4.4 Gemeentelijk beleid

4.4.1 Beleidsnota Vrijetijdseconomie
4.4.1.1 Algemeen

De gemeente Aalten heeft op 23 maart 2021 de Beleidsnota Vrijetijdseconomie vastgesteld. De uitgangspunten daarbij zijn voortzetting van en de samenwerking met Stichting Achterhoek Toerisme en de doorontwikkeling van toekomstbestendige VVV’s. Het college heeft daarbij aangegeven stevig in te willen zetten op de regionale samenwerking op het gebied van vrijetijdseconomie, marketing en promotie, om de Achterhoek als vrijetijdsregio op de kaart te zetten.

Deze beleidsnota is dan ook een aanvulling op de regionale agenda zoals behandeld in de voorgaande paragraaf. Wegens het belang dat ook op lokaal niveau moet worden blijven ingezet om de sector te versterken en ondersteunen en daarmee de economische potentie te benutten en vergroten. Daarnaast wil men de gast ter plaatse gastvrij ontvangen en het lokale product promoten. In de beleidsnota wordt daarmee uitvoering gegeven aan de ambitie om in te zetten op verhoging van kwaliteit en vitaliteit.

In de beleidsnota komen zes verschillende thema's aan bod:

  • 1. Aanbodontwikkeling: gericht op leefstijlen en kwaliteit;
  • 2. Bevorderen samenwerking;
  • 3. Lokale promotie en productontwikkeling;
  • 4. Gastheerschap stimuleren;
  • 5. Routestructuren versterken;
  • 6. Uitvoeringsprogramma en financiën.

Ten aanzien van voorliggend wijzigingsplan is met name het eerste thema van belang, deze wordt hieronder uiteengezet.

4.4.1.2 Aanbodontwikkeling: gericht op leefstijlen en kwaliteit

Het aanbod verblijfsrecreatie in de gemeente Aalten kenmerkt zich door een aantal recreatieparken met veelal vaste stacaravans, veel minicampings en een ruim aanbod aan (veelal één kamer) B&B’s.

Daarnaast is er een aantal groepsaccommodaties. Afgezet tegen de Achterhoek is duidelijk dat hier sprake is van kleinschalig aanbod; gemeente Aalten realiseert 4% van het totaal aantal overnachtingen in de Achterhoek. Dit is voor een deel een historisch gegeven; de gemeente heeft nu eenmaal geen grootschalige aanbieders als Twee Bruggen en Marveld. Absoluut gezien groeit het aantal overnachtingen gestaag. Tevens valt te zien een relatieve verschuiving binnen de categorieën verblijfsaanbieders, zoals een groei in het aantal overnachtingen bij groepsaccommodaties.

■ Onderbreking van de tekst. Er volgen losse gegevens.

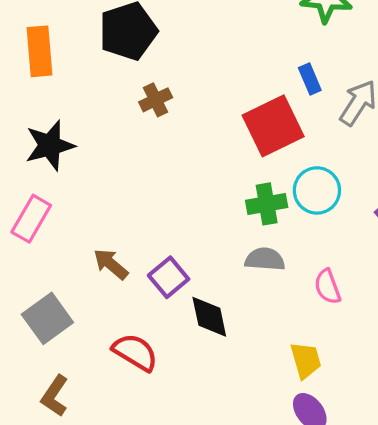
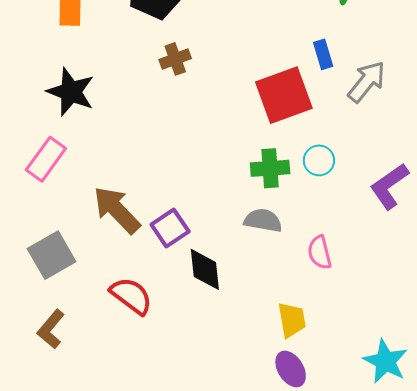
black star: (50, 145) -> (71, 92), turned 30
cyan circle: (317, 190) -> (319, 160), size x0.7
brown arrow: (111, 264) -> (117, 210), size x1.5

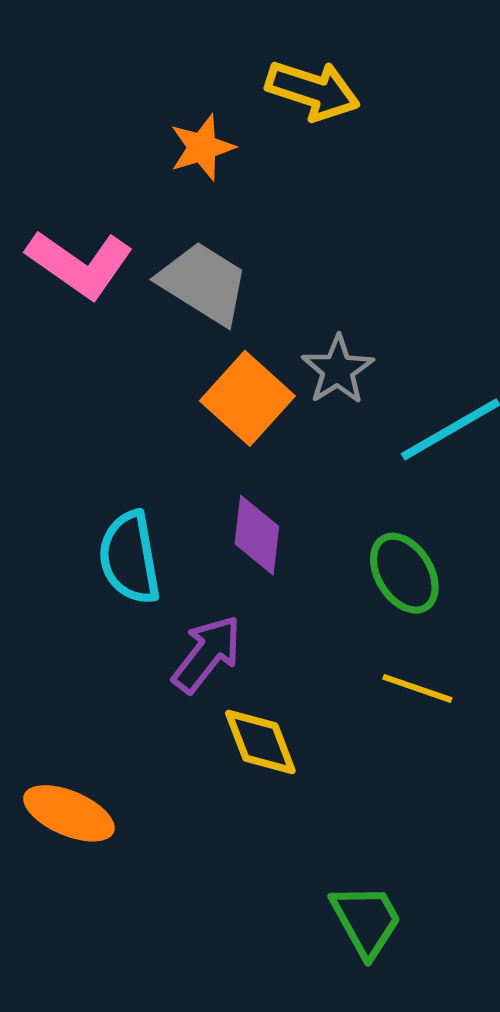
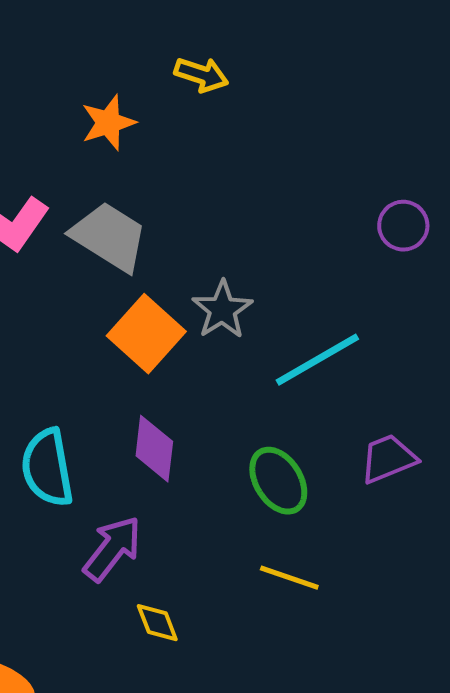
yellow arrow: (313, 90) -> (201, 75), size x0.7
yellow diamond: (260, 742) -> (157, 623), size x0.7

Uit het Vitaliteitsonderzoek Achterhoek zijn de volgende hoofdconclusies te trekken:

  • Algemeen: er is sprake van groeiende bezettingen.
  • Er is (beperkte) marktruimte in de categorie hotels/groepsaccommodaties. Met planvoorraad is deze al grotendeels ingevuld.
  • Er is geen marktruimte voor nieuwe bungalowparken en campings. Alle vraag kan op bestaande terreinen geaccommodeerd worden; er is geen ruimte voor nieuwe initiatieven. Een kans voor campings is het omzetten van jaarplaatsen/toeristisch kamperen naar verhuuraccommodaties.
  • Leefstijlen (zie Bijlage 4): het bestaande aanbod is met name geschikt voor verbindingszoeker, rustzoeker en harmoniezoeker. Nieuwe initiatieven voor deze doelgroepen voegen dus niets toe.
  • Er is behoefte aan vernieuwing t.b.v. doelgroepen stijlzoekers, avontuurzoekers en plezierzoekers (mensen met hang naar luxe & comfort, interesse in grandeur & historie en die graag verrast willen worden) kortom accommodaties op bijzondere locatie, met een eigentijdse inrichting, hoge servicegraad en bijzonder concept.
  • We moeten voorzichtig omgaan met het creëren van nieuw aanbod gezien verzadiging van de markt.
  • In het algemeen is de verblijfsrecreatiesector vitaal. Voor campings geldt dat hoewel sprake is van een teruglopende markt, de vitaliteit nu redelijk goed is maar ze zich wel meer moeten gaan onderscheiden.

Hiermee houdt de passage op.